A dedicated replication connection maintains a streaming session to Postgres and receives a continuous sequence of logical replication records. Each incoming record has:
- An ordering position (log sequence position)
- A message type (data change, transactional boundary, schema-related, etc.)
- A raw payload, which may arrive fragmented across multiple network reads
The replication connection is responsible for maintaining continuity, reconnect behavior, and producing a clean stream of replication payload bytes plus the metadata needed to order and acknowledge progress.
The log manager sits immediately downstream of the replication connection. Its responsibilities are to:
- Persist incoming replication messages to local durable storage in a sequential log format.
- Ensure that acknowledgment back to Postgres happens only after durability guarantees are met.
- Provide a stable “replayable” source of replication data for downstream consumers, including restart recovery after failures.
This stage decouples ingestion reliability from downstream processing speed and isolates transient parsing or indexing failures from the replication session.
Message-stream processing is the layer that takes the raw bytes from the staged log and interprets them into higher-level, typed events such as:
- Transaction boundaries (begin/commit)
- Row-level changes (insert/update/delete)
- Metadata and schema-change related events
- Other logical replication message categories relevant to the system
It incrementally parses the byte stream, reconstructs message boundaries, and emits structured events to later stages.
The replication connection continuously reads from the logical replication stream. A “message” in this context may not be delivered as one contiguous read; payloads can be fragmented. The connection layer:
- Collects incoming bytes
- Preserves ordering
- Associates each produced chunk with the message context necessary for later reassembly (including the total message length and current offset within the message)
At this stage the data is still an uninterpreted replication payload (raw bytes plus positional metadata).
Each message (or message fragment) is forwarded to the log manager, which appends it to a durable log file in a format that supports later sequential reading and recovery.
Key properties of this append stage:
- The log is written sequentially for throughput and simplicity.
- Message framing information is preserved so downstream readers can locate message boundaries.
- The log manager accounts for the fact that some messages may arrive in parts and ensures the log can still represent the original message correctly.
Acknowledging progress to Postgres is tied to durability, not just receipt.
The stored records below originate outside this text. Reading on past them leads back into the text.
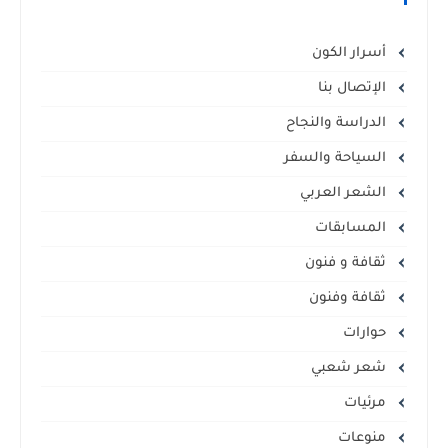
أسرار الكون
الإتصال بنا
الدراسة والنجاح
السياحة والسفر
الشعر العربي
المسابقات
ثقافة و فنون
ثقافة وفنون
حوارات
شعر شعبي
مرئيات
منوعات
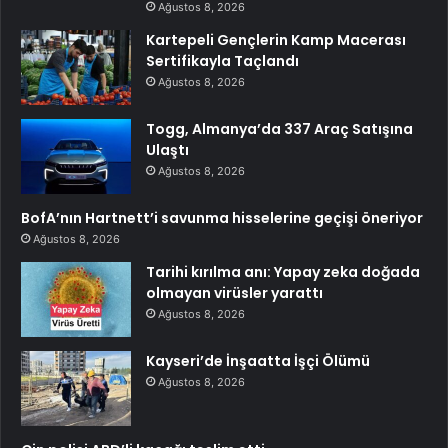
Ağustos 8, 2026
Kartepeli Gençlerin Kamp Macerası
Sertifikayla Taçlandı
Ağustos 8, 2026
Togg, Almanya’da 337 Araç Satışına
Ulaştı
Ağustos 8, 2026
BofA’nın Hartnett’i savunma hisselerine geçişi öneriyor
Ağustos 8, 2026
Tarihi kırılma anı: Yapay zeka doğada
olmayan virüsler yarattı
Ağustos 8, 2026
Kayseri’de İnşaatta İşçi Ölümü
Ağustos 8, 2026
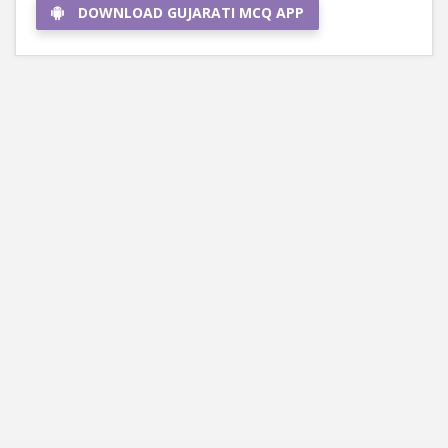
DOWNLOAD GUJARATI MCQ APP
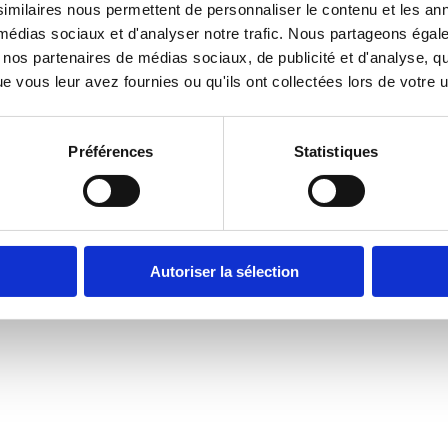
imilaires nous permettent de personnaliser le contenu et les ann
boratrices et
x médias sociaux et d'analyser notre trafic. Nous partageons éga
adre de votre
vec nos partenaires de médias sociaux, de publicité et d'analyse, 
 vous leur avez fournies ou qu'ils ont collectées lors de votre ut
 depuis votre
compte ?
Préférences
Statistiques
Autoriser la sélection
The log manager ensures that:
- Replication progress is advanced only when the written bytes have been flushed to durable storage.
- The “ack position” reflects committed progress in a way that is safe to resume from during restarts.
This prevents situations where Postgres believes the consumer has safely processed data that was only buffered in memory and could be lost on crash.
Downstream processing reads replication data from the staged log rather than directly from the replication connection. This decoupling provides:
- Replay capability after restart (the log is the source of truth)
- Backpressure control (read rate can differ from ingest rate within bounded buffering)
- A clean separation between “durable ingestion” and “semantic interpretation”